Question

In the figure shown below, the maximum and the minimum possible unknown resistance\[\left( X \right)\], that can be measured by the post office box are \[{{\text{X}}_{\max }}\]is given by \[R \times {10^5}\]Ω, then \[R\] is : (In this experiment, we take out only one plugin arm \[AB\] and only one plugin arm\[BC\] , but in arms \[AD\] we can take out many plugs):

Answer 1

Hint:The post office box experiment is an application for a wheatstone bridge.
Wheatstone bridge: The Wheatstone Bridge was used to measure unknown resistance values and as a means of calibrating measuring instruments, voltmeters, ammeters, etc, by the use of a long resistive slide wire.
It was developed by Charles Wheatstone.

Formula Used:The condition for the Wheatstone bridge is
\[\dfrac{{\text{P}}}{{\text{Q}}} = \dfrac{{\text{X}}}{{\text{R}}}\]

Complete step by step answer:
To find the value of\[X\] ,
\[{\text{X = }}\dfrac{{\text{Q}}}{{\text{P}}}{\text{R}}\]

Through the above formula, we can find \[{{\text{X}}_{\max }}\]and \[{{\text{X}}_{\min }}\],
\[{{\text{X}}_{\max }} = \dfrac{{{Q_{\max }}}}{{{P_{\min }}}}{R_{\max }}\]
\[{{\text{X}}_{\min }} = \dfrac{{{Q_{\min }}}}{{{P_{\max }}}}{R_{\min }}\]
Firstly, let us find \[{{\text{X}}_{\max }}\]
\[{{\text{P}}_{\min }} = 10\] \[{{\text{R}}_{\max }} = 9000\] \[{{\text{Q}}_{\max }} = 1000\]
\[{{\text{X}}_{\max }} = \dfrac{{{Q_{\max }}}}{{{P_{\min }}}}\]
\[{R_{\max }} = \dfrac{{1000}}{{10}} \times 9000 = 900k\Omega \]
Now, let us find \[{{\text{X}}_{\min }}\]
\[{{\text{P}}_{\max }} = 1000\] \[{{\text{R}}_{\min }} = 100\] \[{{\text{Q}}_{\min }} = 10\]
\[{{\text{X}}_{\min }} = \dfrac{{{Q_{\min }}}}{{{P_{\max }}}}\]
\[{R_{\min }} = \dfrac{{10}}{{1000}} \times 100 = 1\Omega \]

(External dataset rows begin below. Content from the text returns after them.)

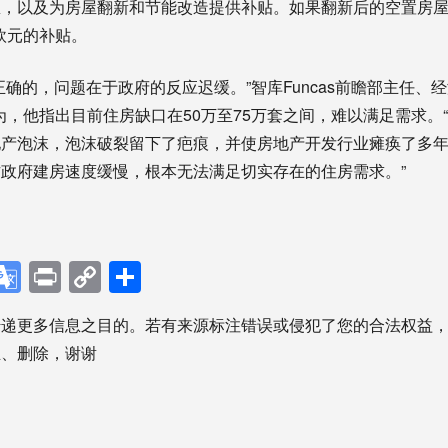
想，以及为房屋翻新和节能改造提供补贴。如果翻新后的空置房
欧元的补贴。
正确的，问题在于政府的反应迟缓。”智库Funcas前瞻部主任、
es）认为，他指出目前住房缺口在50万至75万套之间，难以满足需求
产泡沫，泡沫破裂留下了疤痕，并使房地产开发行业瘫痪了多年，
政府建房速度缓慢，根本无法满足切实存在的住房需求。”
p
ebook
X
Google
Print
Copy
分
Translate
Link
享
传递更多信息之目的。若有来源标注错误或侵犯了您的合法权益
正、删除，谢谢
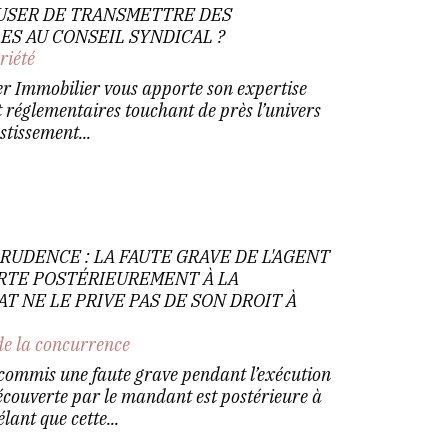
FUSER DE TRANSMETTRE DES
S AU CONSEIL SYNDICAL ?
riété
er Immobilier vous apporte son expertise
et réglementaires touchant de près l’univers
stissement...
RUDENCE : LA FAUTE GRAVE DE L'AGENT
TE POSTÉRIEUREMENT À LA
T NE LE PRIVE PAS DE SON DROIT À
de la concurrence
commis une faute grave pendant l’exécution
écouverte par le mandant est postérieure à
lant que cette...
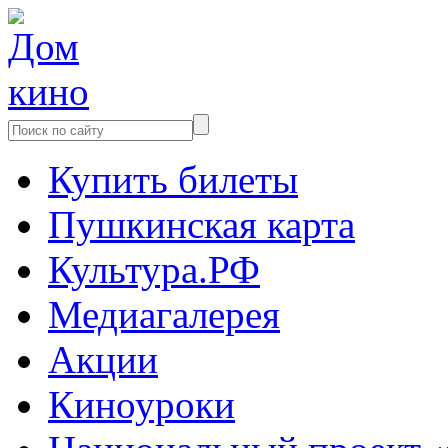
Купить билеты
Пушкинская карта
Культура.РФ
Медиагалерея
Акции
Киноуроки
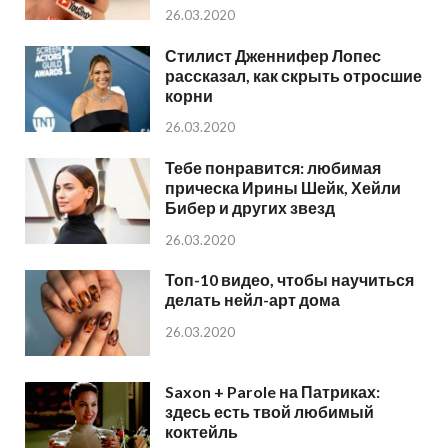
26.03.2020
Стилист Дженнифер Лопес
рассказал, как скрыть отросшие
корни
26.03.2020
Тебе понравится: любимая
прическа Ирины Шейк, Хейли
Бибер и других звезд
26.03.2020
Топ-10 видео, чтобы научиться
делать нейл-арт дома
26.03.2020
Saxon + Parole на Патриках:
здесь есть твой любимый
коктейль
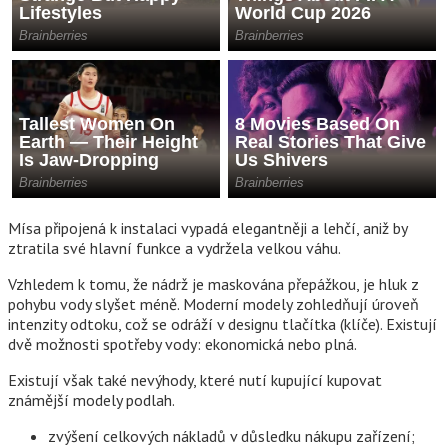
Mísa připojená k instalaci vypadá elegantněji a lehčí, aniž by
ztratila své hlavní funkce a vydržela velkou váhu.
Vzhledem k tomu, že nádrž je maskována přepážkou, je hluk z
pohybu vody slyšet méně. Moderní modely zohledňují úroveň
intenzity odtoku, což se odráží v designu tlačítka (klíče). Existují
dvě možnosti spotřeby vody: ekonomická nebo plná.
Existují však také nevýhody, které nutí kupující kupovat
známější modely podlah.
zvýšení celkových nákladů v důsledku nákupu zařízení;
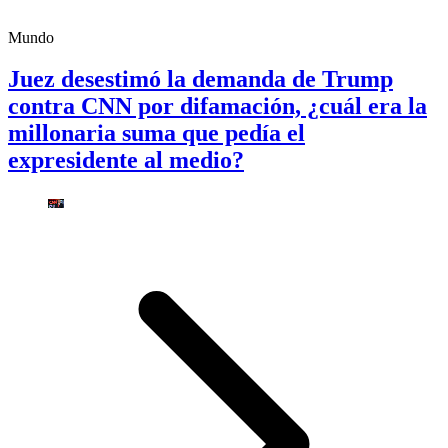
Mundo
Juez desestimó la demanda de Trump
contra CNN por difamación, ¿cuál era la
millonaria suma que pedía el
expresidente al medio?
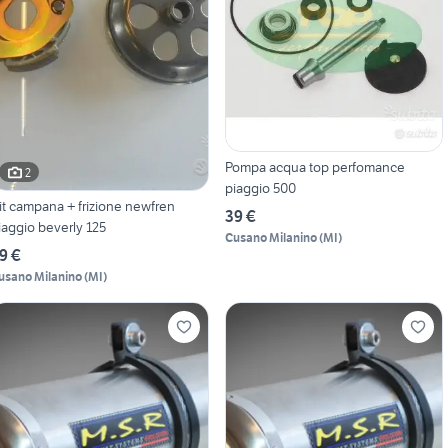
Pompa acqua top perfomance
2
piaggio 500
it campana + frizione newfren
39 €
iaggio beverly 125
Cusano Milanino
(
MI
)
9 €
usano Milanino
(
MI
)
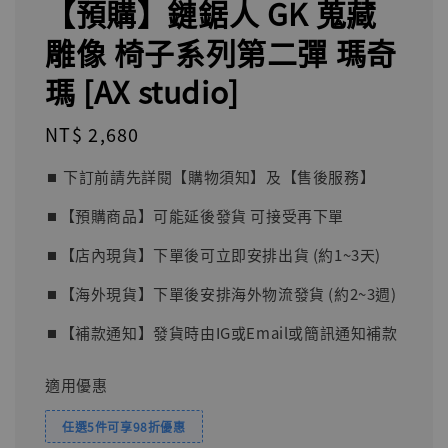
【預購】鏈鋸人 GK 蒐藏
雕像 椅子系列第二彈 瑪奇
瑪 [AX studio]
Regular
NT$ 2,680
price
⏹︎ 下訂前請先詳閱【購物須知】及【售後服務】
⏹︎【預購商品】可能延後發貨 可接受再下單
⏹︎【店內現貨】下單後可立即安排出貨 (約1~3天)
⏹︎【海外現貨】下單後安排海外物流發貨 (約2~3週)
⏹︎【補款通知】發貨時由IG或Email或簡訊通知補款
適用優惠
任選5件可享98折優惠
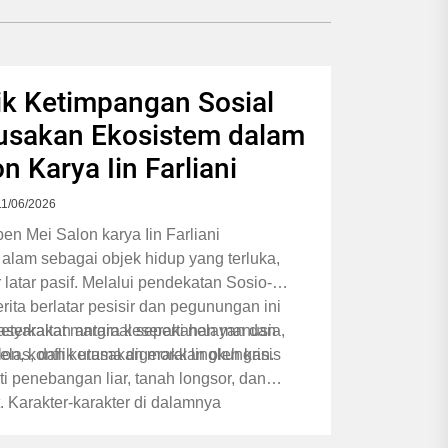
ik Ketimpangan Sosial
usakan Ekosistem dalam
n Karya Iin Farliani
11/06/2026
n Mei Salon karya Iin Farliani
alam sebagai objek hidup yang terluka,
latar pasif. Melalui pendekatan Sosio-
erita berlatar pesisir dan pegunungan ini
terkaitan antara keserakahan manusia,
syarakat marginal seperti nelayan dan
elas, dan kerusakan moral lingkungan.
n, konflik utama digerakkan oleh krisis
ti penebangan liar, tanah longsor, dan
. Karakter-karakter di dalamnya
rjebak di tengah lingkungan yang tidak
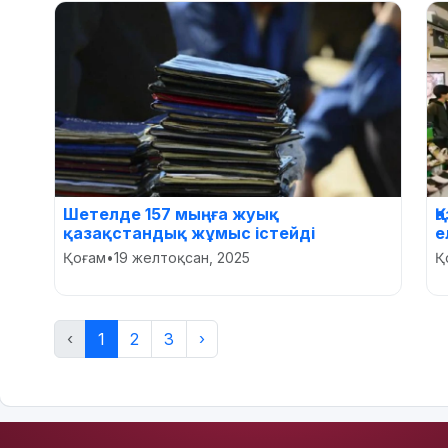
Шетелде 157 мыңға жуық
Қ
қазақстандық жұмыс істейді
е
Қоғам
•
19 желтоқсан, 2025
Қ
‹
1
2
3
›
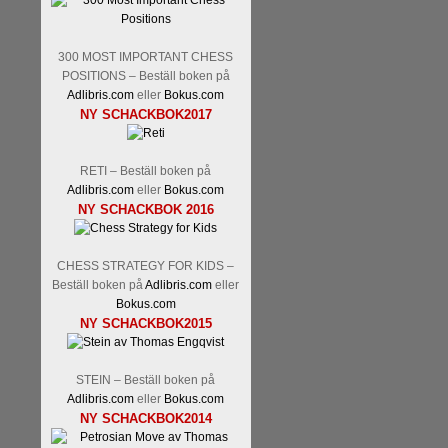
Tom Rydström-GM Thomas E
300 MOST IMPORTANT CHESS
POSITIONS – Beställ boken på
Adlibris.com
eller
Bokus.com
NY SCHACKBOK2017
RETI – Beställ boken på
Adlibris.com
eller
Bokus.com
NY SCHACKBOK 2016
En svensk schackbok -
Schac
om Ulf Anderssons makalösa be
en förfrågan av författarn
CHESS STRATEGY FOR KIDS –
betänketiden så schack bör kl
Beställ boken på
Adlibris.com
eller
Frilansjournalisten och scha
Bokus.com
boken i ur och skur och den ha
NY SCHACKBOK2015
djupintervjuer med
Okpu
och
fotografier som de flesta aldrig
Uffes angreppspartier med m
STEIN – Beställ boken på
saknats i den svenska schacklitt
Adlibris.com
eller
Bokus.com
NY SCHACKBOK2014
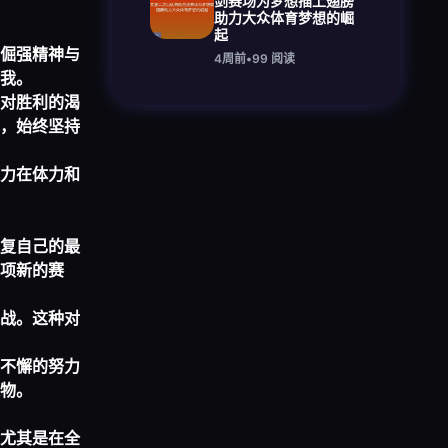
剑赛场为梦想插上翅膀
助力大众体育梦想的崛
起
倔强精神与
4周前
•
99
阅读
我。
对胜利的渴
，始终坚持
力在体力和
复自己的最
项新的赛
战。这种对
不懈的努力
物。
尤其是在全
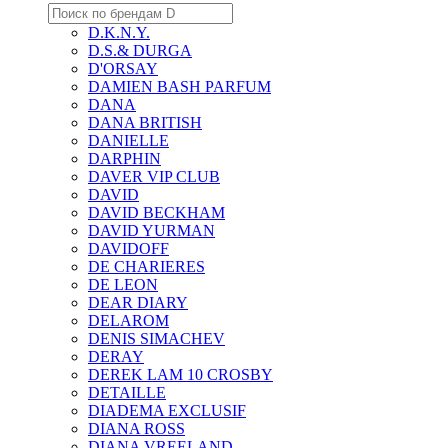
D.K.N.Y.
D.S.& DURGA
D'ORSAY
DAMIEN BASH PARFUM
DANA
DANA BRITISH
DANIELLE
DARPHIN
DAVER VIP CLUB
DAVID
DAVID BECKHAM
DAVID YURMAN
DAVIDOFF
DE CHARIERES
DE LEON
DEAR DIARY
DELAROM
DENIS SIMACHEV
DERAY
DEREK LAM 10 CROSBY
DETAILLE
DIADEMA EXCLUSIF
DIANA ROSS
DIANA VREELAND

\[{{\text{X}}_{\max }} = 900k\Omega \], \[{{\text{X}}_{\min }} = 1\Omega \]

Additional information:
The Wheatstone Bridge circuit is two simple series-parallel arrangements of resistances connected between a voltage supply terminal and ground terminal producing zero voltage difference between the two parallel branches when balanced. This circuit has two input terminals and two output terminals consisting of four resistors configured in a diamond-like arrangement.

Note:
-For closer measure, the denominator of R should be high then X will be minimum. Where the denominator of R is \[\dfrac{{\text{P}}}{{\text{Q}}}\].
-The Wheatstone bridge is used to measure the low resistance values precisely.
-This can also be used along with an operational amplifier to measure the physical parameters.
-We can also use it for measuring capacitance, inductance, and impedance.